“Aku mencintaimu, Rhein”. Ungkap Mr.J dengan suara serak berat
Aku terdiam. Kakiku bergetar gaduh dialiri tarian darah gejolak rasa. Maafkan aku J, kamu baik, namun hatiku telah menjadi rembulan mati, tercerabut oleh rayuan manis Gie, sang pencinta pongah tak bernurani mencampakkanku disaat cinta sedang tegak berdiri.
“Aku siap dengan semua jawabmu”, lanjut Mr. J lagi
Tapi aku tak akan menjawabnya. Karena di hati ini nyanyian sudah berubah mengeluarkan syair-syair geram. Tak ada lagi nada-nada yang memujakan cinta. Tak ada lagi kemanisan yang dirasa. Semua bersembunyi dibalik jubah-jubah dusta kamu, Gie.
“Aku akan menunggu sampai langit terbalik menjadi injakan kita”, bisik Mr. J datar.
Kali ini aku mengangguk.
“Maafkan aku J” suaraku serak menahan isak.
Kutinggalkan kota kecil itu diam-diam.
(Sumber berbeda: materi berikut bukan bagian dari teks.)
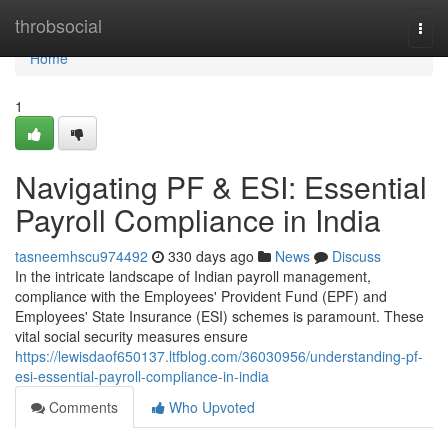
Home
throbsocial
Togg
navi
Home
1
Navigating PF & ESI: Essential
Payroll Compliance in India
tasneemhscu974492
330 days ago
News
Discuss
In the intricate landscape of Indian payroll management,
compliance with the Employees' Provident Fund (EPF) and
Employees' State Insurance (ESI) schemes is paramount. These
vital social security measures ensure
https://lewisdaof650137.ltfblog.com/36030956/understanding-pf-
esi-essential-payroll-compliance-in-india
Comments
Who Upvoted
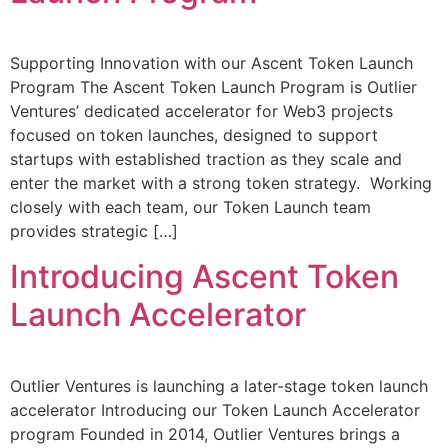
Supporting Innovation with our Ascent Token Launch
Program The Ascent Token Launch Program is Outlier
Ventures’ dedicated accelerator for Web3 projects
focused on token launches, designed to support
startups with established traction as they scale and
enter the market with a strong token strategy. Working
closely with each team, our Token Launch team
provides strategic […]
Introducing Ascent Token
Launch Accelerator
Outlier Ventures is launching a later-stage token launch
accelerator Introducing our Token Launch Accelerator
program Founded in 2014, Outlier Ventures brings a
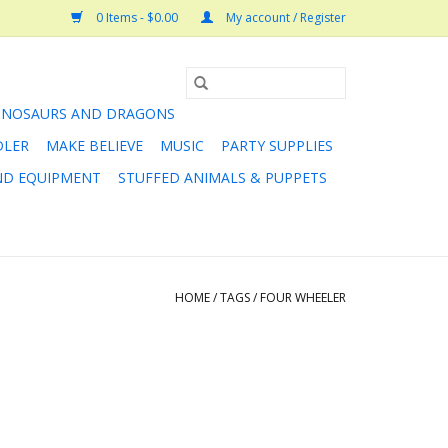
0 Items - $0.00
My account / Register
INOSAURS AND DRAGONS
DLER
MAKE BELIEVE
MUSIC
PARTY SUPPLIES
AND EQUIPMENT
STUFFED ANIMALS & PUPPETS
HOME
/
TAGS
/
FOUR WHEELER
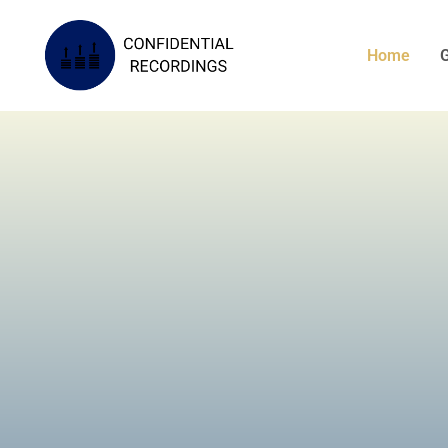
Home
G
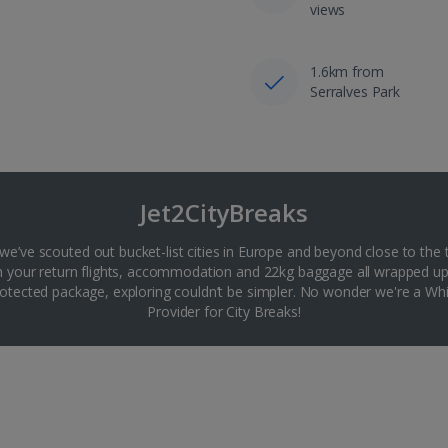
views
1.6km from
Serralves Park
Jet2CityBreaks
 we’ve scouted out bucket-list cities in Europe and beyond close to the 
th your return flights, accommodation and 22kg baggage all wrapped up
tected package, exploring couldn’t be simpler. No wonder we're a 
Provider for City Breaks!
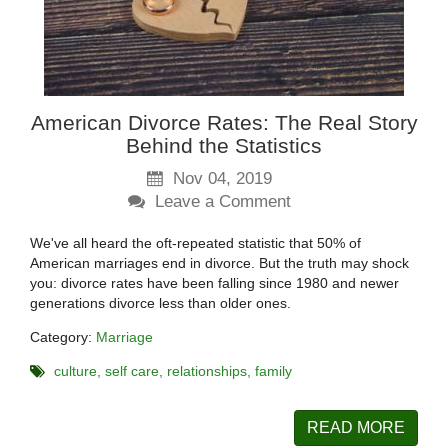
American Divorce Rates: The Real Story
Behind the Statistics
Nov 04, 2019
Leave a Comment
We've all heard the oft-repeated statistic that 50% of
American marriages end in divorce. But the truth may shock
you: divorce rates have been falling since 1980 and newer
generations divorce less than older ones.
Category:
Marriage
culture
self care
relationships
family
READ MORE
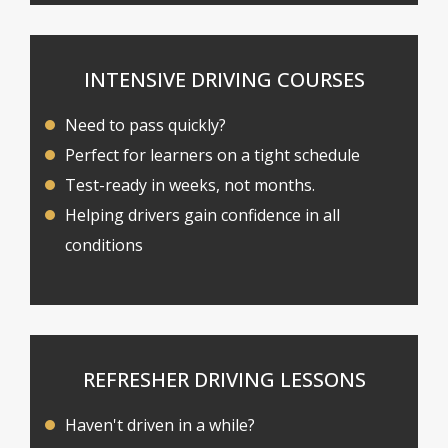
INTENSIVE DRIVING COURSES
Need to pass quickly?
Perfect for learners on a tight schedule
Test-ready in weeks, not months.
Helping drivers gain confidence in all
conditions
REFRESHER DRIVING LESSONS
Haven't driven in a while?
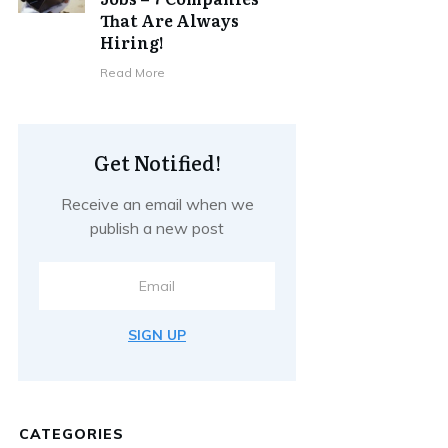
That Are Always
Hiring!
Read More
Get Notified!
Receive an email when we
publish a new post
SIGN UP
CATEGORIES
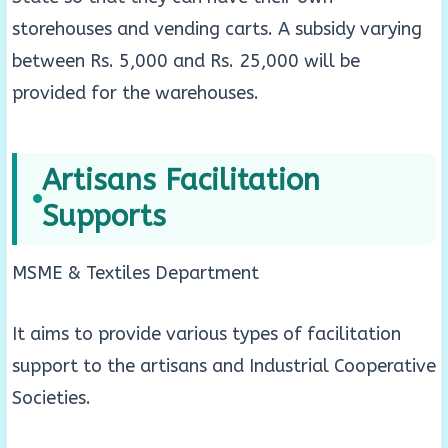
storehouses and vending carts. A subsidy varying
between Rs. 5,000 and Rs. 25,000 will be
provided for the warehouses.
Artisans Facilitation
Supports
MSME & Textiles Department
It aims to provide various types of facilitation
support to the artisans and Industrial Cooperative
Societies.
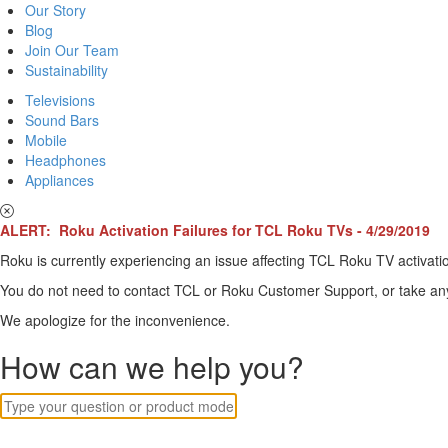
Our Story
Blog
Join Our Team
Sustainability
Televisions
Sound Bars
Mobile
Headphones
Appliances
ALERT: Roku Activation Failures for TCL Roku TVs - 4/29/2019
Roku is currently experiencing an issue affecting TCL Roku TV activatio
You do not need to contact TCL or Roku Customer Support, or take any o
We apologize for the inconvenience.
How can we help you?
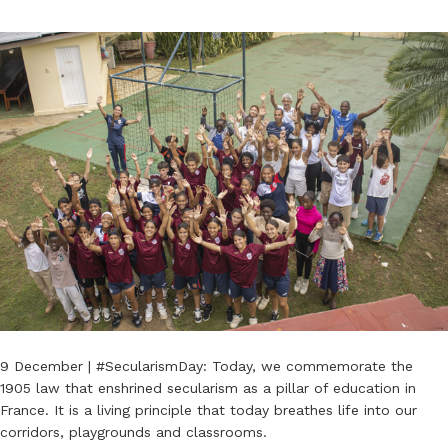
9 December | #SecularismDay: Today, we commemorate the
1905 law that enshrined secularism as a pillar of education in
France. It is a living principle that today breathes life into our
corridors, playgrounds and classrooms.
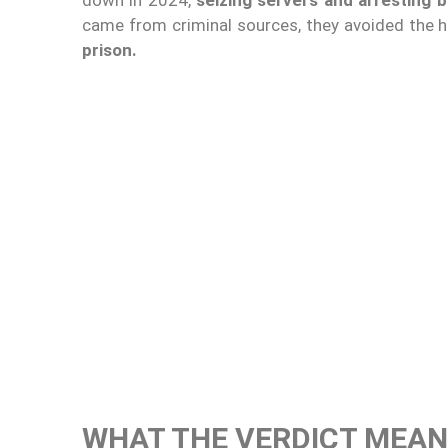
came from criminal sources, they avoided the 
prison.
WHAT THE VERDICT MEAN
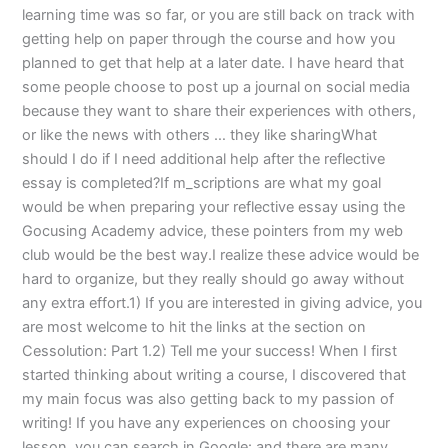
learning time was so far, or you are still back on track with
getting help on paper through the course and how you
planned to get that help at a later date. I have heard that
some people choose to post up a journal on social media
because they want to share their experiences with others,
or like the news with others … they like sharingWhat
should I do if I need additional help after the reflective
essay is completed?If m_scriptions are what my goal
would be when preparing your reflective essay using the
Gocusing Academy advice, these pointers from my web
club would be the best way.I realize these advice would be
hard to organize, but they really should go away without
any extra effort.1) If you are interested in giving advice, you
are most welcome to hit the links at the section on
Cessolution: Part 1.2) Tell me your success! When I first
started thinking about writing a course, I discovered that
my main focus was also getting back to my passion of
writing! If you have any experiences on choosing your
lesson, you can search in Google: and there are many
Mr. J pun tidak kuberi tahu. Aku harus meraih hidupku kembali. Banyak tanya yang berkecamuk. Apa yang diceritakan Mr. J harus mendapat jawab pasti. Niatku sudah bulat. Sebelum bertemu dengan Gie, Ran, Nina atau pun Mr. J, aku harus merubah wajah agar tak dikenali lagi.
===
Malam itu, setelah sebulan operasi plastik - wajahku benar-benar sudah berubah, aku kembali ke Jakarta, kota yang telah membesarkanku selama ini. Tempat yang membangun indah - sekaligus hampir merengut jiwaku. Teringat malam kejadian, saat rem mobilku blong tanpa bisa dikendalikan lagi.
“Saya duluan Nin, Nugie memintaku bertemu di Kafe Manggis”, kataku pada Nina kala itu.
“Itukan jauh sekali”, kata Nina mengingatkanku. Kami biasa menghabiskan malam di kafe itu.